Our incredible research team writes in-depth reports, filled with numbers about homelessness. Our job on the social team is to share their findings with a broad audience of people with short attention spans. There is so much content out there and lots of research to unpack, so we need to produce fast-paced content that helps keep people focused on the important issue: the housing emergency.

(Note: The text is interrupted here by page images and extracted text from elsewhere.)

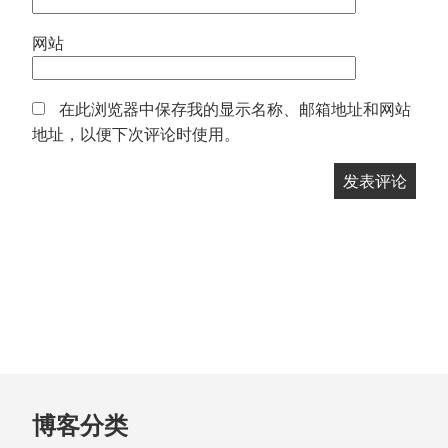
网站
在此浏览器中保存我的显示名称、邮箱地址和网站
地址，以便下次评论时使用。
跳
博客分类
至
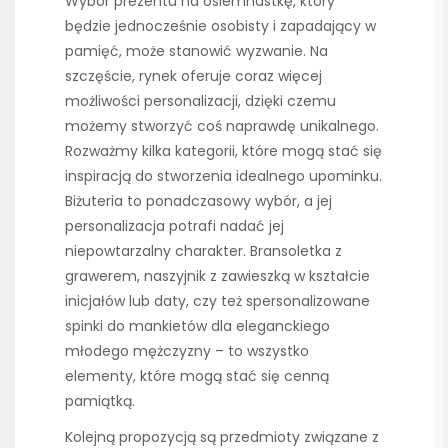
Wybór prezentu na osiemnastkę, który
będzie jednocześnie osobisty i zapadający w
pamięć, może stanowić wyzwanie. Na
szczęście, rynek oferuje coraz więcej
możliwości personalizacji, dzięki czemu
możemy stworzyć coś naprawdę unikalnego.
Rozważmy kilka kategorii, które mogą stać się
inspiracją do stworzenia idealnego upominku.
Biżuteria to ponadczasowy wybór, a jej
personalizacja potrafi nadać jej
niepowtarzalny charakter. Bransoletka z
grawerem, naszyjnik z zawieszką w kształcie
inicjałów lub daty, czy też spersonalizowane
spinki do mankietów dla eleganckiego
młodego mężczyzny – to wszystko
elementy, które mogą stać się cenną
pamiątką.
Kolejną propozycją są przedmioty związane z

TikTok is a great platform for Shelter to be able to create short, educational videos that are also entertaining so we’ve been using it to develop a series of statistic-led content to explain the housing emergency.
Here are seven things we learned:
1. Show, don’t tell
“Showing” someone a statistic is better than just telling them about one. With limited budget and resource, you might need to get creative.
To demonstrate that the number of households made homeless since the start of the pandemic is equivalent to a city the size of Liverpool, we either needed a helicopter… or we needed to work with something more realistic.
Filming Google maps on a computer screen worked just as well at showing the scale of the issue as flying a helicopter over the city. And it doesn’t look out of place on TikTok – rough and ready edits are welcome.
2. Write out a rough script and storyboard for the TikTok before you make it
Writing down a plan before filming anything helped us iron out anything that could need signing off by other teams. It also allowed us to spot improvements before we filmed anything.
Storyboarding a TikTok, just like how you might storyboard any other video content, is worth it – it will mean you can save time in the long run. But leave space for being spontaneous and adding your own personality.
Some of our best performing TikToks have been 75% planned, 25% adlib. This adds authenticity.
3. Decide on a hook for each statistic
There are different ways to frame a statistic. When planning this series, we identified what made each stat most shareable before we started creating. For example:
“Let’s show the scale of the housing emergency”
Fact: 401 households become homeless every day*.
We wanted the audience to comprehend size, so we used the hook: “Do you know how many people become homeless daily?”.
To visualise this, we took our audience on a walk to count out 401 houses. We edited the video in a blog format to narrate the passage of time and demonstrate just how huge 401 households becoming homeless a day really was.
The video has been watched over 12,000 times across all of our channels and posts, and performed remarkably well on LinkedIn, gaining comments such as: “Extraordinary way to highlight those statistics. The scale is shocking.” And, “A really accessible way to understand the message.”
“Let’s explain the causes of the housing emergency”
Fact: 7,000 social homes were built last year, but over 1 million people are on the social housing waiting list.
This is a story about ratios. We wanted the audience to see how contrasting stats relate to the housing emergency.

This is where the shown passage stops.